Burke’s status as a conservative icon often draws attention away from that portion of his political career spent trying to reform the British state and empire. Part of that agenda involved trade liberalization. From the beginning of his parliamentary career in December 1765, Burke sought to open the empire to greater internal and foreign trade to foster greater economic prosperity for all its subjects.
Burke invested considerable energy in promoting the first Rockingham ministry’s Free Port Act of 1766. This law created several free trade ports in British Caribbean colonies. It also diminished the scale of trade regulation between Britain’s North American possessions and British, French, and Spanish colonies in the West Indies. This represented a significant shift away from the mercantilist doctrines that had dominated British policy.
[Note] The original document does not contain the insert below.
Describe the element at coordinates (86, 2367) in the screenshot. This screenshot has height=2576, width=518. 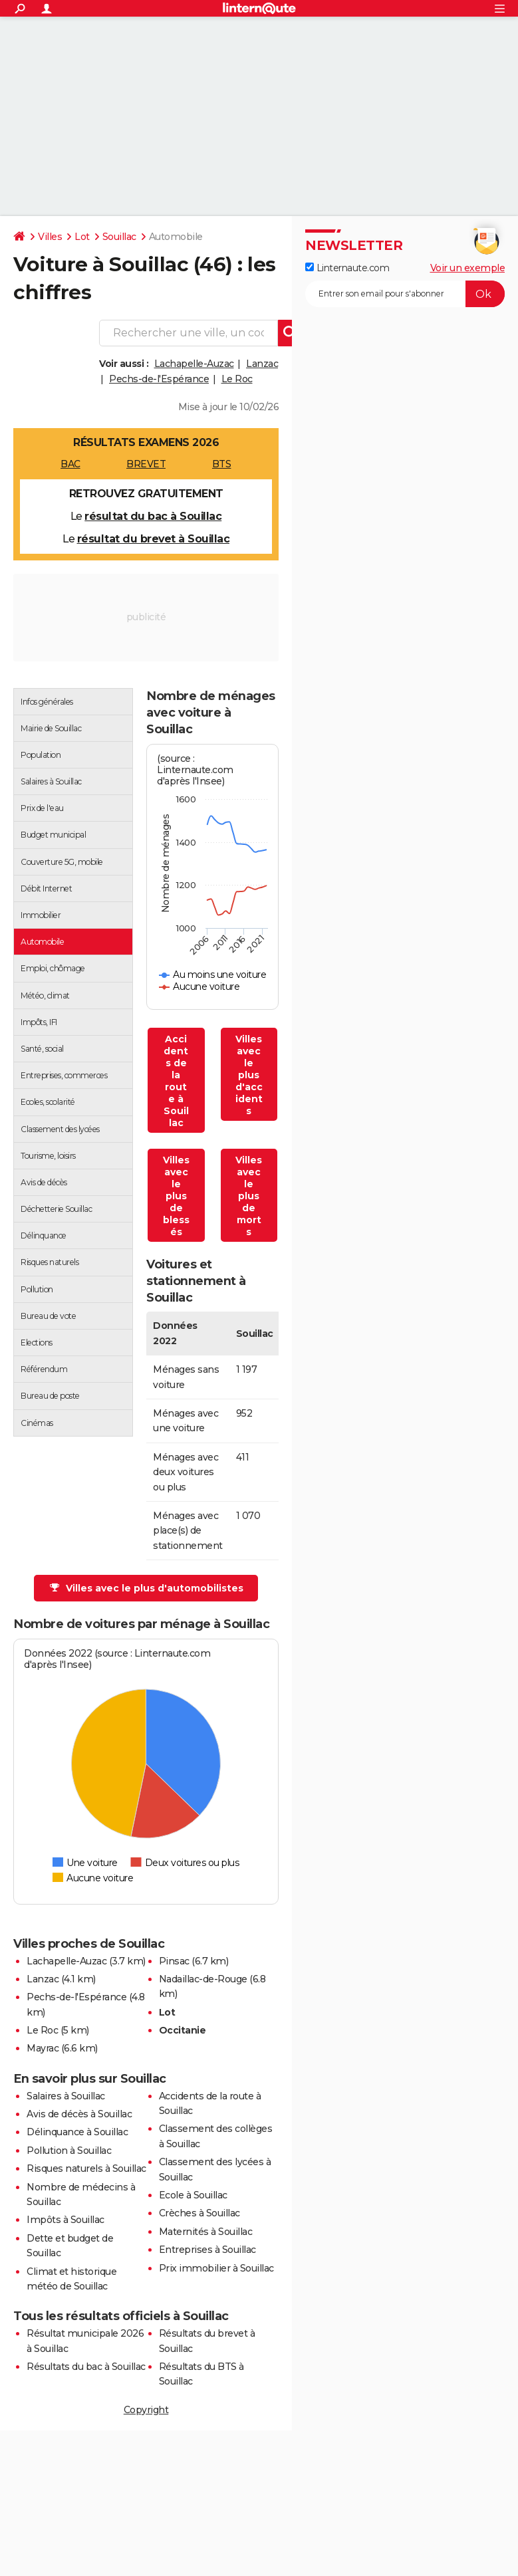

The support Burke gave this legislation was not rooted in a desire for greater economic efficiency for its own sake. Trade liberalization, he believed, was in Britain’s interests. “The trade of America,” he wrote, “was set free from injudicious and ruinous Impositions—Its Revenue was improved, and settled on a rational Foundation—Its Commerce extended with foreign Countries; while all the Advantages were extended to Great Britain.” Burke never made the mistake of confusing the monopolies controlled by politically-connected merchants with Britain’s economic health.